(Beginning of Record excerpts)
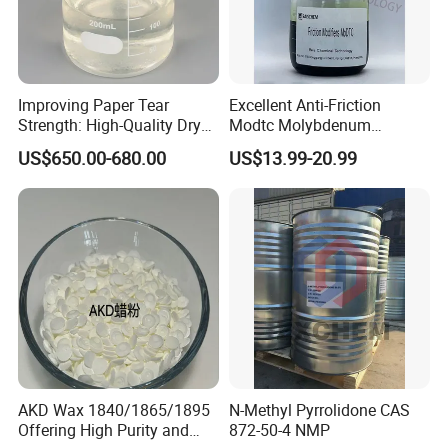
Improving Paper Tear
Excellent Anti-Friction
Strength: High-Quality Dry
Modtc Molybdenum
Strength Resin Gpam for
Dialkyldithiocarbamate CAS
US$650.00-680.00
US$13.99-20.99
Enhanced Performance
253873-83-5
AKD Wax 1840/1865/1895
N-Methyl Pyrrolidone CAS
Offering High Purity and
872-50-4 NMP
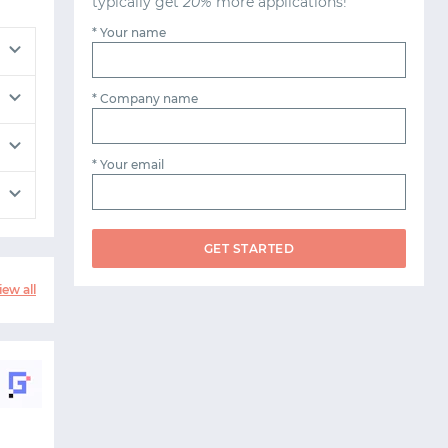
typically get
20%
more applications!
* Your name
* Company name
* Your email
GET STARTED
iew all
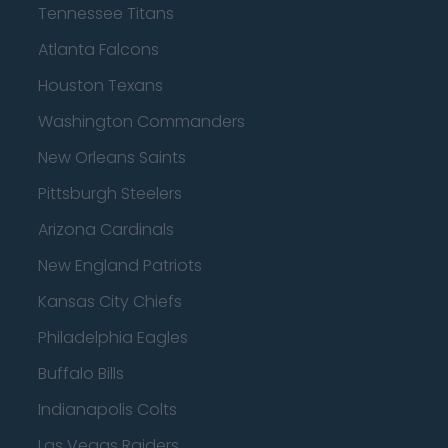
Tennessee Titans
Atlanta Falcons
Houston Texans
Washington Commanders
New Orleans Saints
Pittsburgh Steelers
Arizona Cardinals
New England Patriots
Kansas City Chiefs
Philadelphia Eagles
Buffalo Bills
Indianapolis Colts
Las Vegas Raiders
(End of Record excerpts)
▶ Action item
At the line containing "Modtc Molybdenum", begin reproducing the entries word for word, and continue through their last line. Leave out the pictures.

▶ Result
Modtc Molybdenum
Strength Resin Gpam for
Dialkyldithiocarbamate CAS
US$650.00-680.00
US$13.99-20.99
Enhanced Performance
253873-83-5
AKD Wax 1840/1865/1895
N-Methyl Pyrrolidone CAS
Offering High Purity and
872-50-4 NMP
typically get
20%
more applications!
* Your name
* Company name
* Your email
GET STARTED
iew all
Tennessee Titans
Atlanta Falcons
Houston Texans
Washington Commanders
New Orleans Saints
Pittsburgh Steelers
Arizona Cardinals
New England Patriots
Kansas City Chiefs
Philadelphia Eagles
Buffalo Bills
Indianapolis Colts
Las Vegas Raiders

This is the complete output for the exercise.